Stored data entries
*** Block opens ***

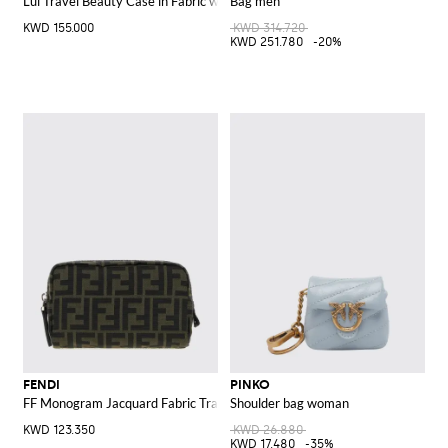
Lui Travel Beauty Case in Fabric with FF Monogram and Leather Handle
Bag men
KWD 155.000
KWD 314.720
KWD 251.780
-20%
FENDI
PINKO
FF Monogram Jacquard Fabric Travel Beauty Case
Shoulder bag woman
KWD 123.350
KWD 26.880
KWD 17.480
-35%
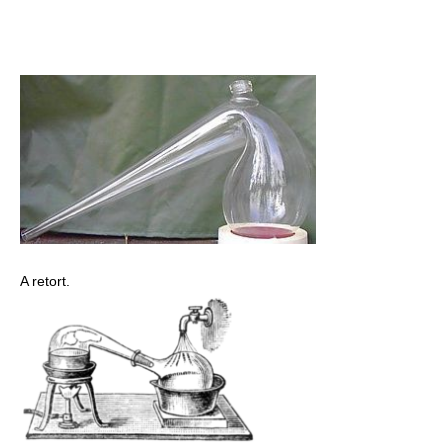
A retort.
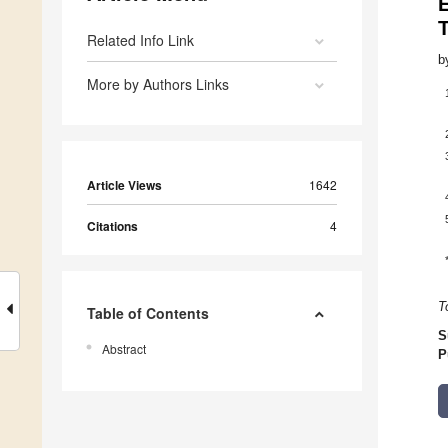
Related Info Link
b
More by Authors Links
Article Views
1642
Citations
4
T
Table of Contents
S
Abstract
P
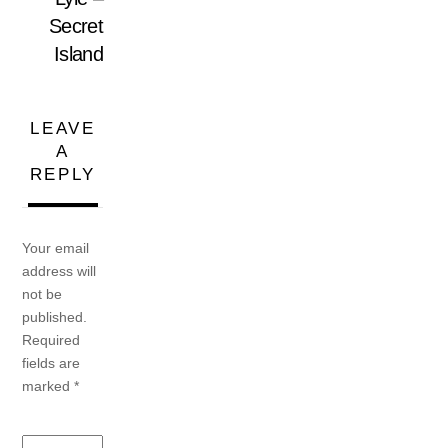
Secret
Island
LEAVE
A
REPLY
Your email
address will
not be
published.
Required
fields are
marked
*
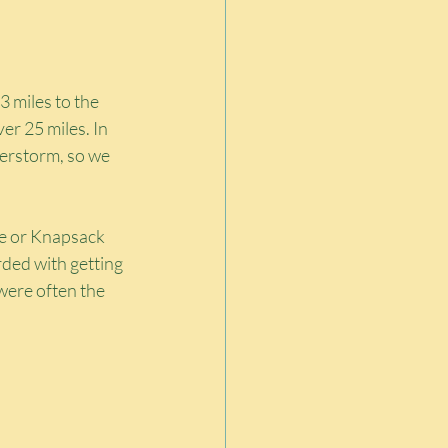
3 miles to the 
r 25 miles. In 
derstorm, so we 
ue or Knapsack 
ded with getting 
were often the 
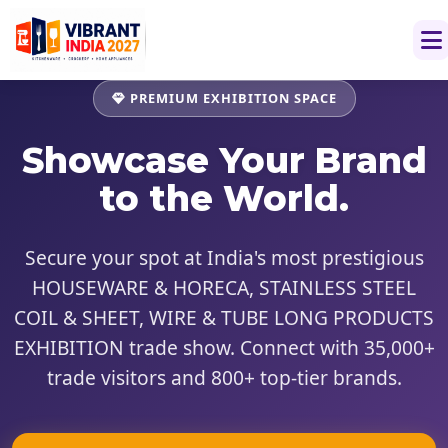
PREMIUM EXHIBITION SPACE
Showcase
Your Brand
to the World.
Secure your spot at India's most prestigious
HOUSEWARE & HORECA, STAINLESS STEEL
COIL & SHEET, WIRE & TUBE LONG PRODUCTS
EXHIBITION trade show. Connect with 35,000+
trade visitors and 800+ top-tier brands.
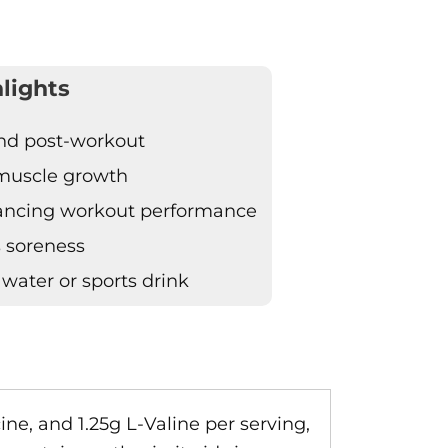
lights
 and post-workout
 muscle growth
hancing workout performance
s soreness
 water or sports drink
ine, and 1.25g L-Valine per serving,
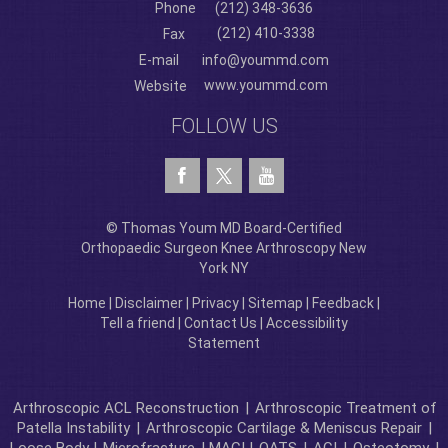
Phone
(212) 348-3636
(212) 410-3338
Fax
E-mail
info@yoummd.com
www.yoummd.com
Website
FOLLOW US
© Thomas Youm MD Board-Certified
Orthopaedic Surgeon Knee Arthroscopy New
York NY
Home
|
Disclaimer
|
Privacy
|
Sitemap
|
Feedback
|
Tell a friend
|
Contact Us
|
Accessibility
Statement
Arthroscopic ACL Reconstruction
|
Arthroscopic Treatment of
Patella Instability
|
Arthroscopic Cartilage & Meniscus Repair
|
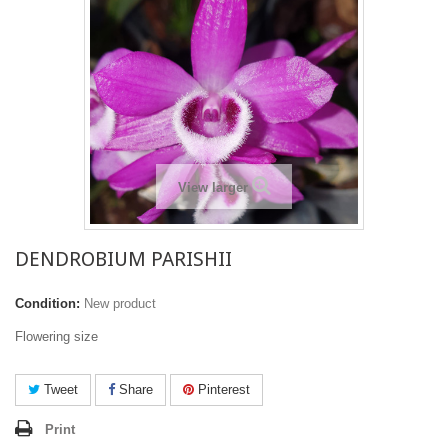
View larger
DENDROBIUM PARISHII
Condition:
New product
Flowering size
Tweet
Share
Pinterest
Print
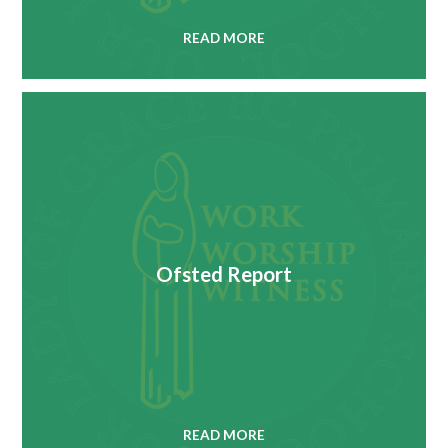
READ MORE
Ofsted Report
READ MORE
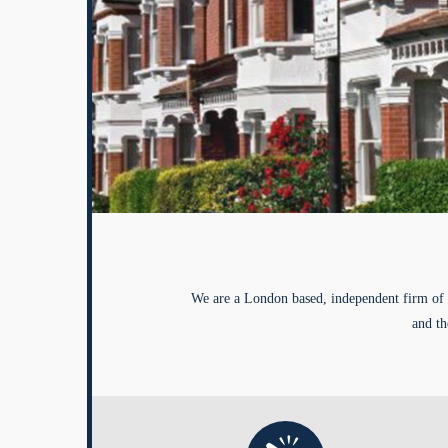
We are a London based, independent firm of 
and th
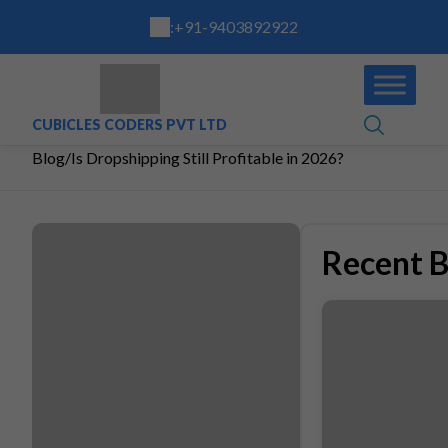
:
+91-9403892922
CUBICLES CODERS PVT LTD
Blog
/
Is Dropshipping Still Profitable in 2026?
Recent B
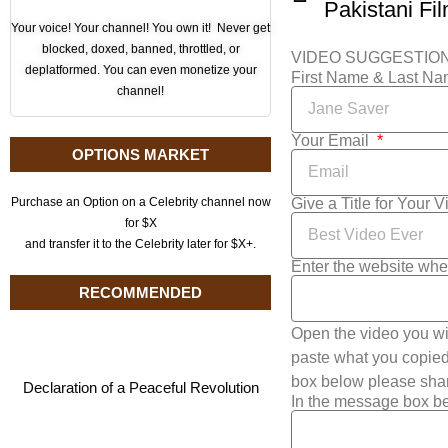
Pakistani Fi
Your voice! Your channel! You own it! Never get
blocked, doxed, banned, throttled, or
VIDEO SUGGESTIO
deplatformed. You can even monetize your
First Name & Last N
channel!
Your Email
OPTIONS MARKET
Give a Title for Your 
Purchase an Option on a Celebrity channel now
for $X
and transfer it to the Celebrity later for $X+.
Enter the website whe
RECOMMENDED
Open the video you wi
paste what you copied 
box below please shar
Declaration of a Peaceful Revolution
In the message box be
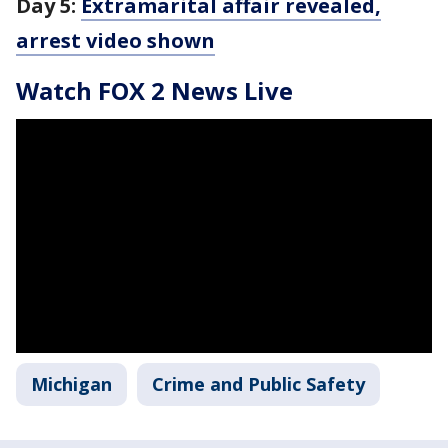
Day 5:
Extramarital affair revealed,
arrest video shown
Watch FOX 2 News Live
Michigan
Crime and Public Safety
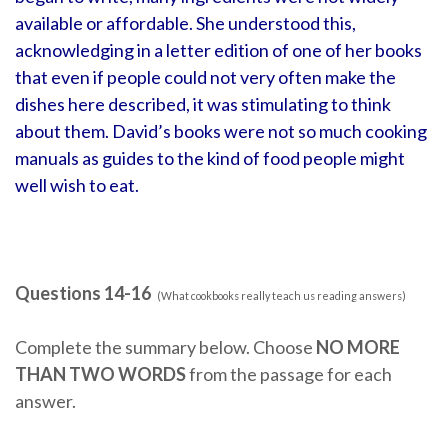
available or affordable. She understood this,
acknowledging in a letter edition of one of her books
that even if people could not very often make the
dishes here described, it was stimulating to think
about them. David’s books were not so much cooking
manuals as guides to the kind of food people might
well wish to eat.
Questions 14-16
(What cookbooks really teach us reading answers)
Complete the summary below. Choose
NO MORE
THAN TWO WORDS
from the passage for each
answer.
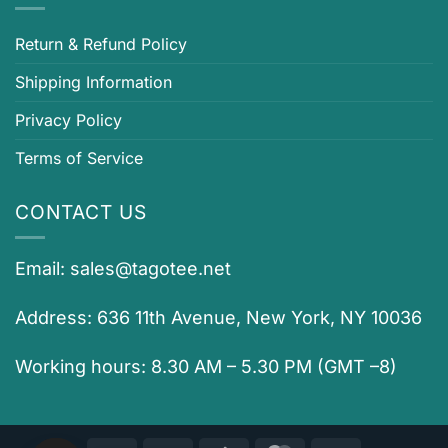
Return & Refund Policy
Shipping Information
Privacy Policy
Terms of Service
CONTACT US
Email:
sales@tagotee.net
Address: 636 11th Avenue, New York, NY 10036
Working hours: 8.30 AM – 5.30 PM (GMT –8)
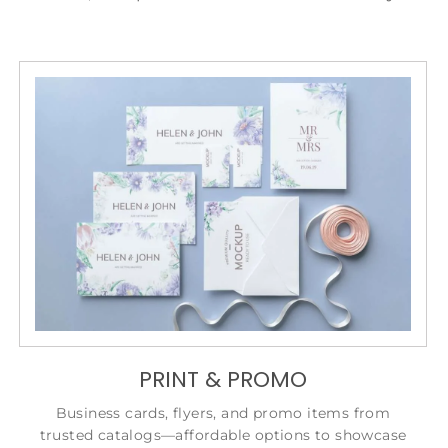
PRINT & PROMO
Business cards, flyers, and promo items from
trusted catalogs—affordable options to showcase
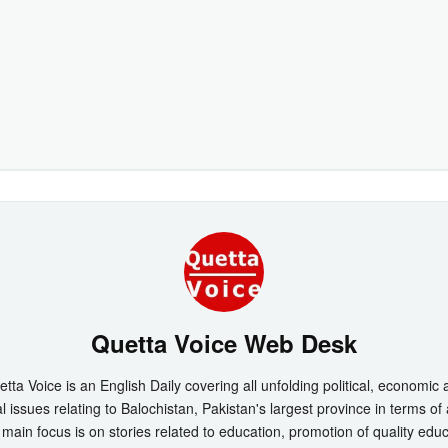
Quetta Voice Web Desk
tta Voice is an English Daily covering all unfolding political, economic
l issues relating to Balochistan, Pakistan's largest province in terms of
main focus is on stories related to education, promotion of quality edu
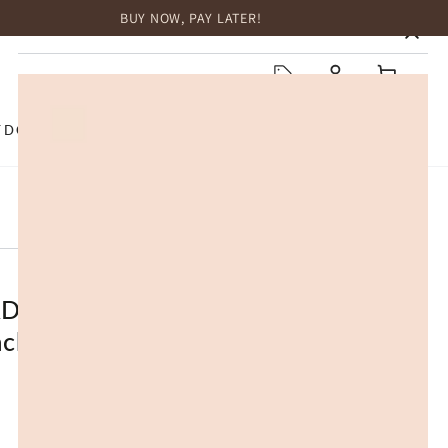
BUY NOW, PAY LATER!
HOME
Log
Cart
in
TDOOR
TOP BRANDS
SALE
D® UGG Slippers Women
ack Platform Muffin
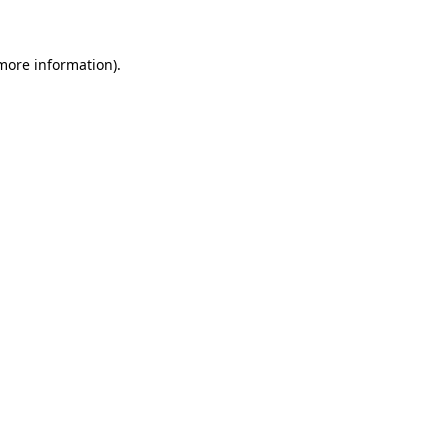
 more information)
.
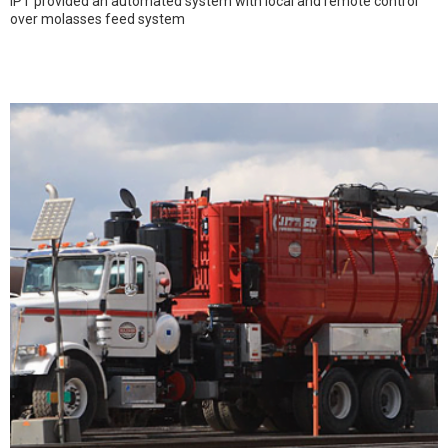
IPT provided an automated system with local and remote control
over molasses feed system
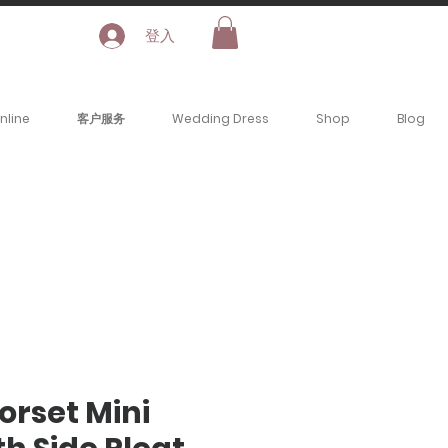
登入
nline
客户服务
Wedding Dress
Shop
Blog
Corset Mini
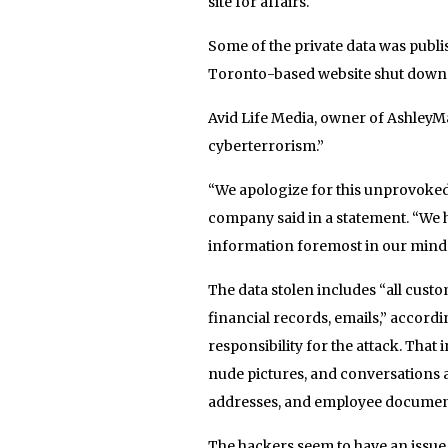
site for affairs.
Some of the private data was publis
Toronto-based website shut down
Avid Life Media, owner of AshleyMa
cyberterrorism.”
“We apologize for this unprovoked
company said in a statement. “We h
information foremost in our minds
The data stolen includes “all cust
financial records, emails,” accord
responsibility for the attack. That 
nude pictures, and conversations 
addresses, and employee document
The hackers seem to have an issue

*** Block closes ***

Your instructions: With the line containing "company said in" as the first and the final line of the records as the last, copy that span exactly and nothing more.

Answer box:
company said in a statement. “We h
information foremost in our minds
The data stolen includes “all cust
financial records, emails,” accord
responsibility for the attack. That 
nude pictures, and conversations 
addresses, and employee document
The hackers seem to have an issue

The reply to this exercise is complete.